TASK DETAILS:
All entries need to be written out verbatim, with pictures omitted.
********************
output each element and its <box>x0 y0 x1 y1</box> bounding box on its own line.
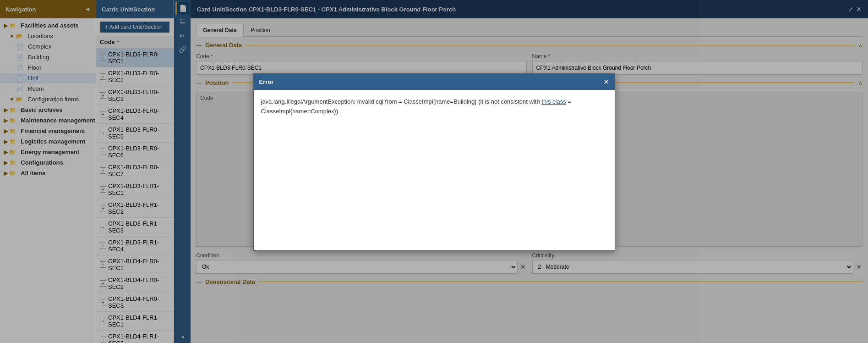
error-message-link[interactable]: this class <box>541 98 566 105</box>
dialog-overlay: Error ✕ java.lang.IllegalArgumentExcepti… <box>0 0 868 343</box>
error-dialog-body: java.lang.IllegalArgumentException: inva… <box>254 90 615 250</box>
error-message-prefix: java.lang.IllegalArgumentException: inva… <box>261 98 542 105</box>
error-dialog-header: Error ✕ <box>254 74 615 90</box>
error-dialog: Error ✕ java.lang.IllegalArgumentExcepti… <box>253 73 615 251</box>
error-dialog-title: Error <box>259 78 274 85</box>
error-dialog-close-btn[interactable]: ✕ <box>603 77 609 86</box>
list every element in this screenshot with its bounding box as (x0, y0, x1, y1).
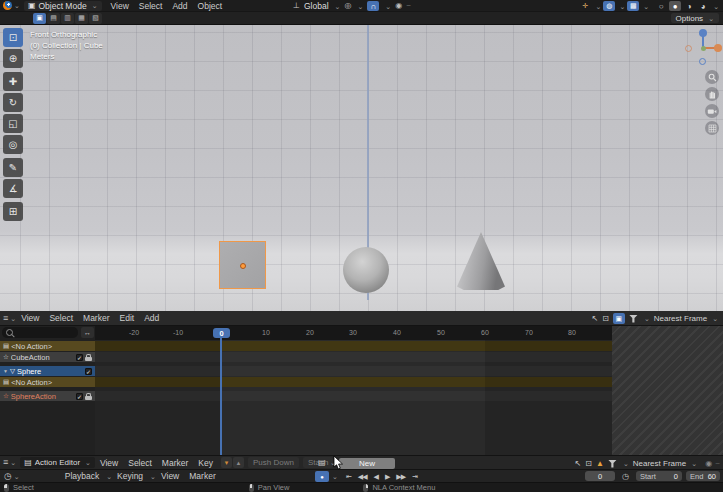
********************
SOLUTION TO THE EXERCISE:
output each element and its <box>x0 y0 x1 y1</box> bounding box on its own line.
error-message-link[interactable]: this class <box>541 98 566 105</box>
dialog-overlay: Error ✕ java.lang.IllegalArgumentExcepti… <box>0 0 868 343</box>
error-dialog-body: java.lang.IllegalArgumentException: inva… <box>254 90 615 250</box>
error-message-prefix: java.lang.IllegalArgumentException: inva… <box>261 98 542 105</box>
error-dialog-header: Error ✕ <box>254 74 615 90</box>
error-dialog: Error ✕ java.lang.IllegalArgumentExcepti… <box>253 73 615 251</box>
error-dialog-title: Error <box>259 78 274 85</box>
error-dialog-close-btn[interactable]: ✕ <box>603 77 609 86</box>
list every element in this screenshot with its bounding box as (x0, y0, x1, y1).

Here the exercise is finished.